START Data records

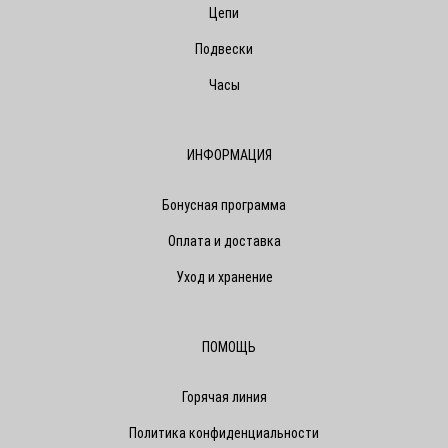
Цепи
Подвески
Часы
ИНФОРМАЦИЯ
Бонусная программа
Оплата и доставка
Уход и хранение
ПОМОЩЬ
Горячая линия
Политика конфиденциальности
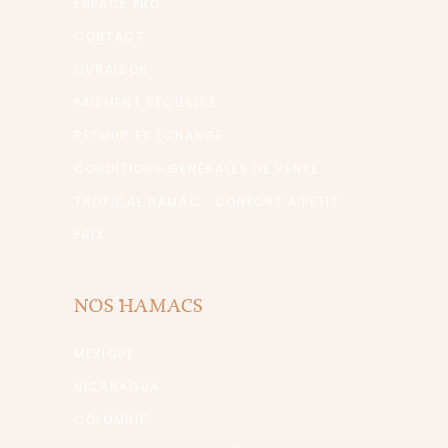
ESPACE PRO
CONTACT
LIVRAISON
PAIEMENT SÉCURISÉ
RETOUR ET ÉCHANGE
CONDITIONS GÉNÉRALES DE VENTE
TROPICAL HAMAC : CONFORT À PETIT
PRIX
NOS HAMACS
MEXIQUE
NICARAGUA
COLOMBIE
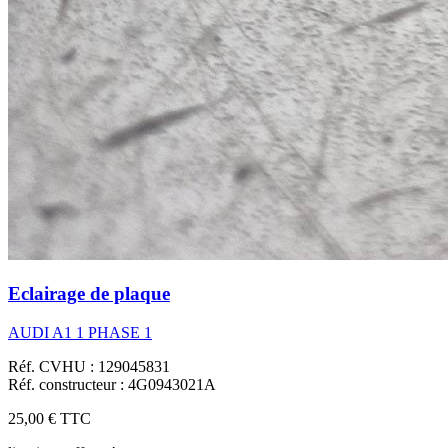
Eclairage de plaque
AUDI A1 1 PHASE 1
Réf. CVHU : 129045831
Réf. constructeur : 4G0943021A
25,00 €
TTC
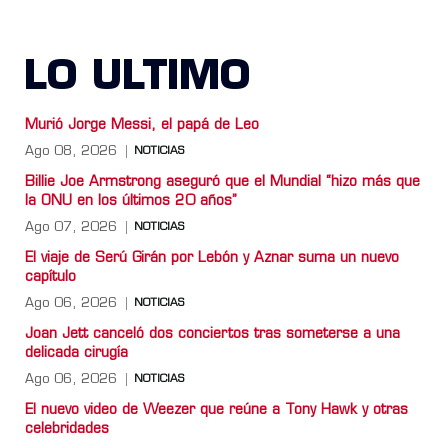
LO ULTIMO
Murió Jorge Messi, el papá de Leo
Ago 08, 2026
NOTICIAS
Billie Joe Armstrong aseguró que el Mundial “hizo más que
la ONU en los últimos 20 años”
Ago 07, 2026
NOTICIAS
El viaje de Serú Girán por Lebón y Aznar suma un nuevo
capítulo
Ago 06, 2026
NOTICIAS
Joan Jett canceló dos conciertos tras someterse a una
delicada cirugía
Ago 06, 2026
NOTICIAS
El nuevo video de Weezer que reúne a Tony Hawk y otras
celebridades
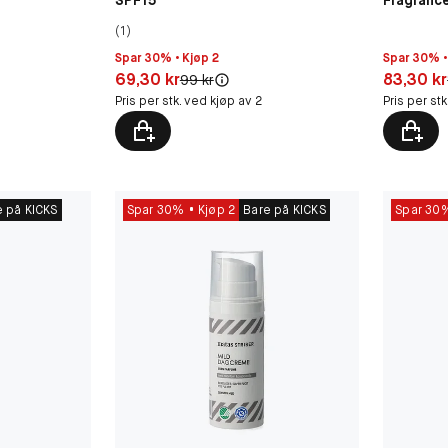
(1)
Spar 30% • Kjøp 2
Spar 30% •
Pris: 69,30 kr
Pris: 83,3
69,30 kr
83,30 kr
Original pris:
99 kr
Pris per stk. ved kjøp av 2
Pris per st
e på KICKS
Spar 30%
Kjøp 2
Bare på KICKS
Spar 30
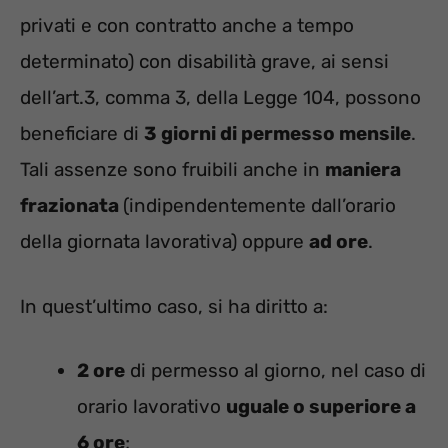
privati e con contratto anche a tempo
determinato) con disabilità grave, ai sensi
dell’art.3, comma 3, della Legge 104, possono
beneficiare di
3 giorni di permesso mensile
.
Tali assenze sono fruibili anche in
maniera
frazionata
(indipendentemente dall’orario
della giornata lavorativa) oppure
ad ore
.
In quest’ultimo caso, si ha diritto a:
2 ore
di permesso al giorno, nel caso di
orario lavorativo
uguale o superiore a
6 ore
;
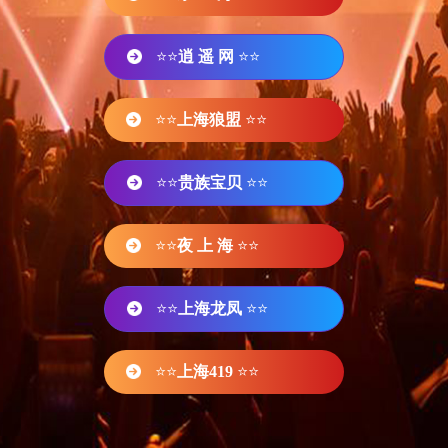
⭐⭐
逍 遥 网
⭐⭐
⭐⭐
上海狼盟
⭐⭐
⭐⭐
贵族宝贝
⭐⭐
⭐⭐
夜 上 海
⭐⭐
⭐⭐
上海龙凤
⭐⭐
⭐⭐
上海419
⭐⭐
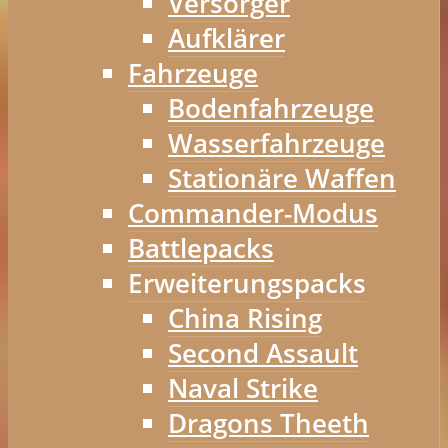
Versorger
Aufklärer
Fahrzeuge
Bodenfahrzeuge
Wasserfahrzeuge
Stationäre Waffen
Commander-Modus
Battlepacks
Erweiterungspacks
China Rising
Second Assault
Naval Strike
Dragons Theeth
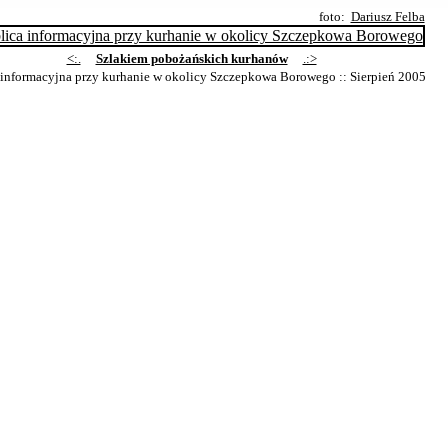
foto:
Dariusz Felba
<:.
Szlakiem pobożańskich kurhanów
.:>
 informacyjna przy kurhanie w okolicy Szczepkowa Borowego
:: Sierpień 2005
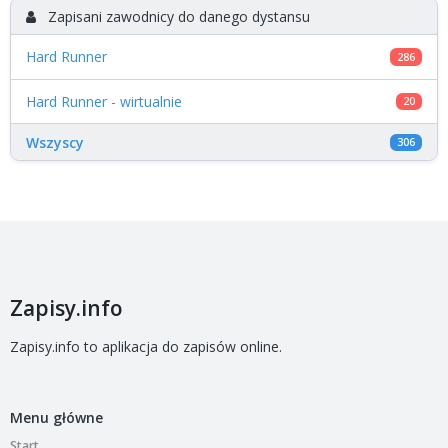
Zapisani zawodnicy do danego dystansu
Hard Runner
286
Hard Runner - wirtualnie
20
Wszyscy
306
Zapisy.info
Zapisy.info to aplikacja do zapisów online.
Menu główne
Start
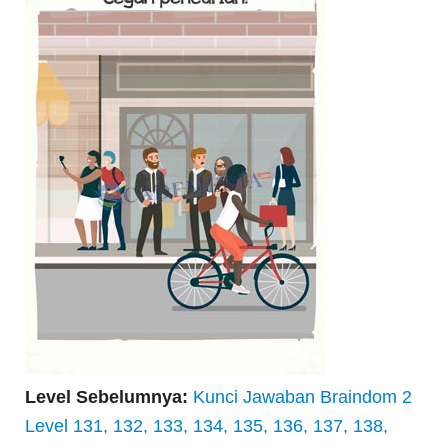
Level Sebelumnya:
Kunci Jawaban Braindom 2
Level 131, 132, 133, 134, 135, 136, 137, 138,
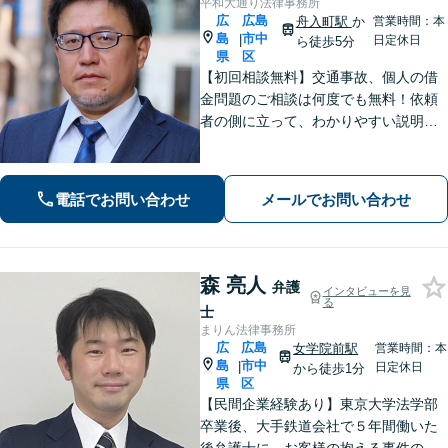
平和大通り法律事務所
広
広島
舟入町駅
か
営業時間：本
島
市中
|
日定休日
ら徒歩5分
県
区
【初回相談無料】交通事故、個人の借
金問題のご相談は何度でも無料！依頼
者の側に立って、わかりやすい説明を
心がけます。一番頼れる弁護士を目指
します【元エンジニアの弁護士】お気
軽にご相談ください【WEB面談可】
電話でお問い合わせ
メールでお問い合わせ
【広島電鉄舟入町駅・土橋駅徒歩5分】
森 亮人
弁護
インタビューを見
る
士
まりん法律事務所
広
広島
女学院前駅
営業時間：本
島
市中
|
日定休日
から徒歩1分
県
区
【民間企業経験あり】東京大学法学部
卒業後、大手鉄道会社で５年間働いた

END Data records

- Work instructions -
Word for word, return the entries above, but without any pictures.

- Result of the task -
Цепи
Подвески
Часы
ИНФОРМАЦИЯ
Бонусная программа
Оплата и доставка
Уход и хранение
ПОМОЩЬ
Горячая линия
Политика конфиденциальности
ESPACE PRO
CONTACT
LIVRAISON
PAIEMENT SÉCURISÉ
RETOUR ET ÉCHANGE
CONDITIONS GÉNÉRALES DE VENTE
TROPICAL HAMAC : CONFORT À PETIT
PRIX
NOS HAMACS
MEXIQUE
NICARAGUA
COLOMBIE
Eclairage de plaque
AUDI A1 1 PHASE 1
Réf. CVHU : 129045831
Réf. constructeur : 4G0943021A
25,00 €
TTC
LO ULTIMO
Murió Jorge Messi, el papá de Leo
Ago 08, 2026
NOTICIAS
Billie Joe Armstrong aseguró que el Mundial “hizo más que
la ONU en los últimos 20 años”
Ago 07, 2026
NOTICIAS
El viaje de Serú Girán por Lebón y Aznar suma un nuevo
capítulo
Ago 06, 2026
NOTICIAS
Joan Jett canceló dos conciertos tras someterse a una
delicada cirugía
Ago 06, 2026
NOTICIAS
El nuevo video de Weezer que reúne a Tony Hawk y otras
celebridades
(1)
Spar 30% • Kjøp 2
Spar 30% •
Pris: 69,30 kr
Pris: 83,3
69,30 kr
83,30 kr
Original pris:
99 kr
Pris per stk. ved kjøp av 2
Pris per st
e på KICKS
Spar 30%
Kjøp 2
Bare på KICKS
Spar 30
privati e con contratto anche a tempo
determinato) con disabilità grave, ai sensi
dell’art.3, comma 3, della Legge 104, possono
beneficiare di
3 giorni di permesso mensile
.
Tali assenze sono fruibili anche in
maniera
frazionata
(indipendentemente dall’orario
della giornata lavorativa) oppure
ad ore
.
In quest’ultimo caso, si ha diritto a:
2 ore
di permesso al giorno, nel caso di
orario lavorativo
uguale o superiore a
6 ore
;
⭐⭐
逍 遥 网
⭐⭐
⭐⭐
上海狼盟
⭐⭐
⭐⭐
贵族宝贝
⭐⭐
⭐⭐
夜 上 海
⭐⭐
⭐⭐
上海龙凤
⭐⭐
⭐⭐
上海419
⭐⭐
Versorger
Aufklärer
Fahrzeuge
Bodenfahrzeuge
Wasserfahrzeuge
Stationäre Waffen
Commander-Modus
Battlepacks
Erweiterungspacks
China Rising
Second Assault
Naval Strike
Dragons Theeth
foto:
Dariusz Felba
<:.
Szlakiem pobożańskich kurhanów
.:>
 informacyjna przy kurhanie w okolicy Szczepkowa Borowego
:: Sierpień 2005
Zapisani zawodnicy do danego dystansu
Hard Runner
286
Hard Runner - wirtualnie
20
Wszyscy
306
Zapisy.info
Zapisy.info to aplikacja do zapisów online.
Menu główne
Start
Level Sebelumnya:
Kunci Jawaban Braindom 2
Level 131, 132, 133, 134, 135, 136, 137, 138,
平和大通り法律事務所
広
広島
舟入町駅
か
営業時間：本
島
市中
|
日定休日
ら徒歩5分
県
区
【初回相談無料】交通事故、個人の借
金問題のご相談は何度でも無料！依頼
者の側に立って、わかりやすい説明を
心がけます。一番頼れる弁護士を目指
します【元エンジニアの弁護士】お気
軽にご相談ください【WEB面談可】
電話でお問い合わせ
メールでお問い合わせ
【広島電鉄舟入町駅・土橋駅徒歩5分】
森 亮人
弁護
インタビューを見
る
士
まりん法律事務所
広
広島
女学院前駅
営業時間：本
島
市中
|
日定休日
から徒歩1分
県
区
【民間企業経験あり】東京大学法学部
卒業後、大手鉄道会社で５年間働いた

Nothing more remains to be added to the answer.